* _Required work_: Wherever pictures occur in the entries below, leave them out and retype the rest exactly.

* _Record set_:
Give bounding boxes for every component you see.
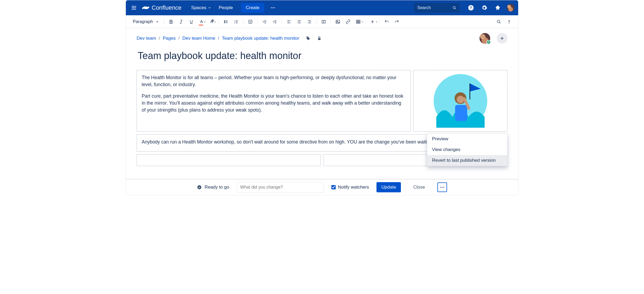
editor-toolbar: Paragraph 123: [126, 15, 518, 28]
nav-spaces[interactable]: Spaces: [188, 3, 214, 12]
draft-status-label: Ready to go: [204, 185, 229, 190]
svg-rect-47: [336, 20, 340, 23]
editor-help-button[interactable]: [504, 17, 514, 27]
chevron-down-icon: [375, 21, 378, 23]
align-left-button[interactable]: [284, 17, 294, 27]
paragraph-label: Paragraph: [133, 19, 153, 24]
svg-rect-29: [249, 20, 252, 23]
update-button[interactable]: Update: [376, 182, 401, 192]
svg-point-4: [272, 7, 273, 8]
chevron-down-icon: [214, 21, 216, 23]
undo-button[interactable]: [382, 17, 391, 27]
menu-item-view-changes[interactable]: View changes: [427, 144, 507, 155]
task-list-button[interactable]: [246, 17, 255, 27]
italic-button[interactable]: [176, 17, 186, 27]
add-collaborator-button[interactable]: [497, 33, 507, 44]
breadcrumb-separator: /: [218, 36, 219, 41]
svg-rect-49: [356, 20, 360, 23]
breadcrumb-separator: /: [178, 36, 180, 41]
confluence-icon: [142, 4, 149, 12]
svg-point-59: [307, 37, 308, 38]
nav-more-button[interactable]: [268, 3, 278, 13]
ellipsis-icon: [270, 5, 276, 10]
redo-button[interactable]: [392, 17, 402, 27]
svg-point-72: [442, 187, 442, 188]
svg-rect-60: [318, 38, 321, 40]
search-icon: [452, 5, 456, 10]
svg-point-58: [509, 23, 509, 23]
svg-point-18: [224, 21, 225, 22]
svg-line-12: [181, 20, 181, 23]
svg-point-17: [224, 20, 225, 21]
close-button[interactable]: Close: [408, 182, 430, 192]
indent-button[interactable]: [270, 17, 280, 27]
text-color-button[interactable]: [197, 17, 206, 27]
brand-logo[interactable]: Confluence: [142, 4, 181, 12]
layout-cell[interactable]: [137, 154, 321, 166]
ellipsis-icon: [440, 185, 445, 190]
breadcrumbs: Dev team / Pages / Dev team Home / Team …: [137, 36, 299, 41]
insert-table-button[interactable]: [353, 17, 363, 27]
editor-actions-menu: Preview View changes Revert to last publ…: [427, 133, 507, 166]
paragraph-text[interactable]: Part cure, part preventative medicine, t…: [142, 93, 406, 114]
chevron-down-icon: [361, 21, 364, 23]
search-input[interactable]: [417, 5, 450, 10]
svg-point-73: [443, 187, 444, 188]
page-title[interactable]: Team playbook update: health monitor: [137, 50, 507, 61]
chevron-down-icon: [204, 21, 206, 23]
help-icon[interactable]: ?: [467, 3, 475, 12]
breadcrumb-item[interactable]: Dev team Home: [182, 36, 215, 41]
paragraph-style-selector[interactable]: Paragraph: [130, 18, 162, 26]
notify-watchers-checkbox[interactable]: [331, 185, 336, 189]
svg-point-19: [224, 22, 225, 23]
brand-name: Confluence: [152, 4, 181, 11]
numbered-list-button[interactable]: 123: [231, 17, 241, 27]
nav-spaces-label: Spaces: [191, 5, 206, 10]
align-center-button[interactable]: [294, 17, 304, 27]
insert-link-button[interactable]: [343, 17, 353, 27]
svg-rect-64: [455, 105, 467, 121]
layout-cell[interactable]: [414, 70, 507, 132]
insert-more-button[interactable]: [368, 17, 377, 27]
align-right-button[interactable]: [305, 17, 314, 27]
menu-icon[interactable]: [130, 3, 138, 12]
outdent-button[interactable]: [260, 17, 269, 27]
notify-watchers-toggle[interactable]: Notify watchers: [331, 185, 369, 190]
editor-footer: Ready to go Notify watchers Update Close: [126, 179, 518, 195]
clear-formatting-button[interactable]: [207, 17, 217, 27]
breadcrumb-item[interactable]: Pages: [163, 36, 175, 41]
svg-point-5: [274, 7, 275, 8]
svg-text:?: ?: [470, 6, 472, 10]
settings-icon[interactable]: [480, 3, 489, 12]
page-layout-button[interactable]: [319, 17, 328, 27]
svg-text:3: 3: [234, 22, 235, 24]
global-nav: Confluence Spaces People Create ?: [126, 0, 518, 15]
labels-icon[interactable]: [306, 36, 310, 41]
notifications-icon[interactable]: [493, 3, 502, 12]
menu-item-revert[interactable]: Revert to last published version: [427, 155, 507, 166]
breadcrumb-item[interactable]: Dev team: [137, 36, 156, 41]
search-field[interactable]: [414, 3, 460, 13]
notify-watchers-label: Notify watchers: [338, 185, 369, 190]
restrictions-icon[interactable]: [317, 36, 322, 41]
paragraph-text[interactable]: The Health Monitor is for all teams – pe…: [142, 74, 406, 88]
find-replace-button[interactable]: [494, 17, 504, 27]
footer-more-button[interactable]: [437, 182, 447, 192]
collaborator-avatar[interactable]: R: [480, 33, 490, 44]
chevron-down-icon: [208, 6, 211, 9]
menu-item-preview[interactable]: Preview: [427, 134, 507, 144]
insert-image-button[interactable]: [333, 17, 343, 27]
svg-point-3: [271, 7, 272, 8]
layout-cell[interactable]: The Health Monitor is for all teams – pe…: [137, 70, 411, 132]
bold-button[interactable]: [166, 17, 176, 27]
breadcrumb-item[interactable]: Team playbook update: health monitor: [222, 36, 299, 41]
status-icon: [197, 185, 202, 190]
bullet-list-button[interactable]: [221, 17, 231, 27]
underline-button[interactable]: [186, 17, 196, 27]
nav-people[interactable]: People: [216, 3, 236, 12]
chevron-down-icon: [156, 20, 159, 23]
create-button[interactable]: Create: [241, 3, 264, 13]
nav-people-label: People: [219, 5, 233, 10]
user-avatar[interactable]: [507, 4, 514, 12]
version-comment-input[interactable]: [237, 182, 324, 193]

* _Result of the task_:
Give bounding boxes for every component you see.
editor-toolbar: Paragraph 123: [126, 15, 518, 28]
nav-spaces[interactable]: Spaces: [188, 3, 214, 12]
draft-status-label: Ready to go: [204, 185, 229, 190]
svg-rect-47: [336, 20, 340, 23]
editor-help-button[interactable]: [504, 17, 514, 27]
chevron-down-icon: [375, 21, 378, 23]
align-left-button[interactable]: [284, 17, 294, 27]
paragraph-label: Paragraph: [133, 19, 153, 24]
svg-rect-29: [249, 20, 252, 23]
update-button[interactable]: Update: [376, 182, 401, 192]
svg-point-4: [272, 7, 273, 8]
chevron-down-icon: [214, 21, 216, 23]
undo-button[interactable]: [382, 17, 391, 27]
menu-item-view-changes[interactable]: View changes: [427, 144, 507, 155]
task-list-button[interactable]: [246, 17, 255, 27]
italic-button[interactable]: [176, 17, 186, 27]
add-collaborator-button[interactable]: [497, 33, 507, 44]
breadcrumb-separator: /: [218, 36, 219, 41]
svg-rect-49: [356, 20, 360, 23]
breadcrumb-separator: /: [178, 36, 180, 41]
confluence-icon: [142, 4, 149, 12]
svg-point-59: [307, 37, 308, 38]
nav-more-button[interactable]: [268, 3, 278, 13]
ellipsis-icon: [270, 5, 276, 10]
redo-button[interactable]: [392, 17, 402, 27]
svg-point-72: [442, 187, 442, 188]
svg-rect-60: [318, 38, 321, 40]
search-icon: [452, 5, 456, 10]
svg-point-58: [509, 23, 509, 23]
svg-point-18: [224, 21, 225, 22]
svg-line-12: [181, 20, 181, 23]
svg-point-17: [224, 20, 225, 21]
close-button[interactable]: Close: [408, 182, 430, 192]
indent-button[interactable]: [270, 17, 280, 27]
text-color-button[interactable]: [197, 17, 206, 27]
brand-logo[interactable]: Confluence: [142, 4, 181, 12]
layout-cell[interactable]: [137, 154, 321, 166]
ellipsis-icon: [440, 185, 445, 190]
breadcrumbs: Dev team / Pages / Dev team Home / Team …: [137, 36, 299, 41]
insert-table-button[interactable]: [353, 17, 363, 27]
editor-actions-menu: Preview View changes Revert to last publ…: [427, 133, 507, 166]
paragraph-text[interactable]: Part cure, part preventative medicine, t…: [142, 93, 406, 114]
chevron-down-icon: [361, 21, 364, 23]
search-input[interactable]: [417, 5, 450, 10]
svg-point-73: [443, 187, 444, 188]
page-title[interactable]: Team playbook update: health monitor: [137, 50, 507, 61]
chevron-down-icon: [204, 21, 206, 23]
help-icon[interactable]: ?: [467, 3, 475, 12]
breadcrumb-item[interactable]: Dev team Home: [182, 36, 215, 41]
paragraph-style-selector[interactable]: Paragraph: [130, 18, 162, 26]
notify-watchers-checkbox[interactable]: [331, 185, 336, 189]
svg-point-19: [224, 22, 225, 23]
brand-name: Confluence: [152, 4, 181, 11]
numbered-list-button[interactable]: 123: [231, 17, 241, 27]
nav-spaces-label: Spaces: [191, 5, 206, 10]
align-center-button[interactable]: [294, 17, 304, 27]
insert-link-button[interactable]: [343, 17, 353, 27]
svg-rect-64: [455, 105, 467, 121]
layout-cell[interactable]: [414, 70, 507, 132]
insert-more-button[interactable]: [368, 17, 377, 27]
align-right-button[interactable]: [305, 17, 314, 27]
menu-icon[interactable]: [130, 3, 138, 12]
outdent-button[interactable]: [260, 17, 269, 27]
notify-watchers-toggle[interactable]: Notify watchers: [331, 185, 369, 190]
editor-footer: Ready to go Notify watchers Update Close: [126, 179, 518, 195]
clear-formatting-button[interactable]: [207, 17, 217, 27]
breadcrumb-item[interactable]: Pages: [163, 36, 175, 41]
svg-point-5: [274, 7, 275, 8]
svg-text:?: ?: [470, 6, 472, 10]
settings-icon[interactable]: [480, 3, 489, 12]
page-layout-button[interactable]: [319, 17, 328, 27]
svg-text:3: 3: [234, 22, 235, 24]
global-nav: Confluence Spaces People Create ?: [126, 0, 518, 15]
labels-icon[interactable]: [306, 36, 310, 41]
notifications-icon[interactable]: [493, 3, 502, 12]
menu-item-revert[interactable]: Revert to last published version: [427, 155, 507, 166]
breadcrumb-item[interactable]: Dev team: [137, 36, 156, 41]
search-field[interactable]: [414, 3, 460, 13]
notify-watchers-label: Notify watchers: [338, 185, 369, 190]
restrictions-icon[interactable]: [317, 36, 322, 41]
paragraph-text[interactable]: The Health Monitor is for all teams – pe…: [142, 74, 406, 88]
find-replace-button[interactable]: [494, 17, 504, 27]
footer-more-button[interactable]: [437, 182, 447, 192]
collaborator-avatar[interactable]: R: [480, 33, 490, 44]
chevron-down-icon: [208, 6, 211, 9]
menu-item-preview[interactable]: Preview: [427, 134, 507, 144]
insert-image-button[interactable]: [333, 17, 343, 27]
svg-point-3: [271, 7, 272, 8]
layout-cell[interactable]: The Health Monitor is for all teams – pe…: [137, 70, 411, 132]
bold-button[interactable]: [166, 17, 176, 27]
breadcrumb-item[interactable]: Team playbook update: health monitor: [222, 36, 299, 41]
status-icon: [197, 185, 202, 190]
bullet-list-button[interactable]: [221, 17, 231, 27]
underline-button[interactable]: [186, 17, 196, 27]
nav-people[interactable]: People: [216, 3, 236, 12]
chevron-down-icon: [156, 20, 159, 23]
create-button[interactable]: Create: [241, 3, 264, 13]
nav-people-label: People: [219, 5, 233, 10]
user-avatar[interactable]: [507, 4, 514, 12]
version-comment-input[interactable]: [237, 182, 324, 193]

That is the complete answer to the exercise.